The undersigned hereby constitutes and appoints Daniel P. Hansen, Christopher R.
Eng, David C. Wright, David S. Freed and Mark W. Wickersham and each of them, as
his or her true and lawful attorney-in-fact to:

(1)  prepare, execute in the undersigned's name and on the undersigned's behalf,
and submit to the U.S. Securities and Exchange Commission (the "SEC") a Form ID,
including amendments thereto, and any other documents necessary or appropriate
to obtain codes and passwords enabling the undersigned to make electronic
filings with the SEC of reports required by Section 16(a) of the Securities
Exchange Act of 1934 or any rule or regulation of the SEC;

(2)  execute for and on behalf of the undersigned, in the undersigned's capacity
as an officer and/or trustee of Summit Hotel Properties, Inc. (the "Company"),
Forms 3, 4 and 5 in accordance with Section 16(a) of the Securities Exchange Act
of 1934 and the rules thereunder;

(3)  do and perform any and all acts for and on behalf of the undersigned which
may be necessary or desirable to complete and execute any such Form 3, 4 or 5,
complete and execute any amendment or amendments thereto, and timely file such
form with the SEC and any stock exchange or similar authority; and

(4)  take any other action of any type whatsoever in connection with the
foregoing which, in the opinion of such attorney-in-fact, may be of benefit to,
in the best interest of, or legally required by, the undersigned, it being
understood that the documents executed by such attorney-in-fact on behalf of the
undersigned pursuant to this Power of Attorney shall be in such form and shall
contain such terms and conditions as such attorney-in-fact may approve in such
attorney-in-fact's discretion.

The undersigned grants to each attorney-in-fact full power and authority to do
and perform any and every act and thing whatsoever requisite, necessary, or
proper to be done in the exercise of any of the rights and powers herein
granted, as fully to all intents and purposes as the undersigned might or could
do if personally present, with full power of substitution or revocation, hereby
ratifying and confirming all that each attorney-in-fact shall lawfully do or
cause to be done by virtue of this Power of Attorney and the rights and powers
herein granted.  The undersigned acknowledges that each attorney-in-fact, in
serving in such capacity at the request of the undersigned, is not assuming, nor
is the Company assuming, any of the undersigned's responsibilities to comply
with Section 16 of the Securities Exchange Act of 1934.

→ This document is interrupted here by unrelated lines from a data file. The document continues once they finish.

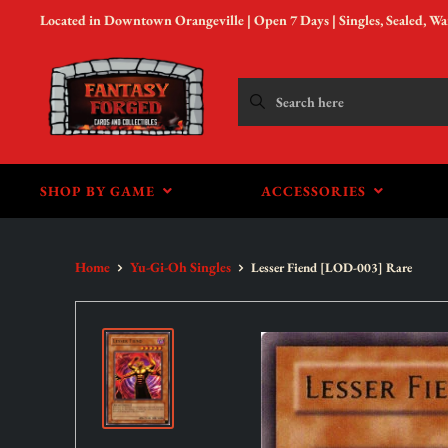
Located in Downtown Orangeville | Open 7 Days | Singles, Sealed, W
SHOP BY GAME
ACCESSORIES
Home
Yu-Gi-Oh Singles
Lesser Fiend [LOD-003] Rare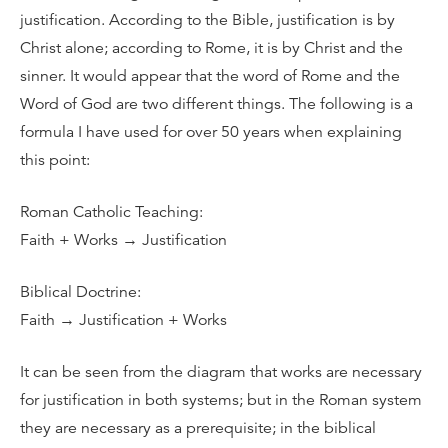
justification. According to the Bible, justification is by
Christ alone; according to Rome, it is by Christ and the
sinner. It would appear that the word of Rome and the
Word of God are two different things. The following is a
formula I have used for over 50 years when explaining
this point:
Roman Catholic Teaching:
Faith + Works → Justification
Biblical Doctrine:
Faith → Justification + Works
It can be seen from the diagram that works are necessary
for justification in both systems; but in the Roman system
they are necessary as a prerequisite; in the biblical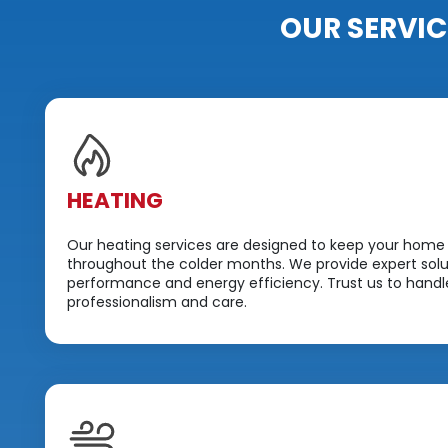
OUR SERVIC
HEATING
Our heating services are designed to keep your home
throughout the colder months. We provide expert solut
performance and energy efficiency. Trust us to handle
professionalism and care.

This Power of Attorney shall remain in effect until the undersigned is no longer
required to file Forms 3, 4 and 5 with respect to the undersigned's holdings of,
and transactions in securities issued by, the Company, unless earlier revoked by
the undersigned in a signed writing delivered to the attorneys-in-fact.



IN WITNESS WHEREOF, the undersigned has caused this Power of Attorney to be
executed as of this 11th day of January, 2011.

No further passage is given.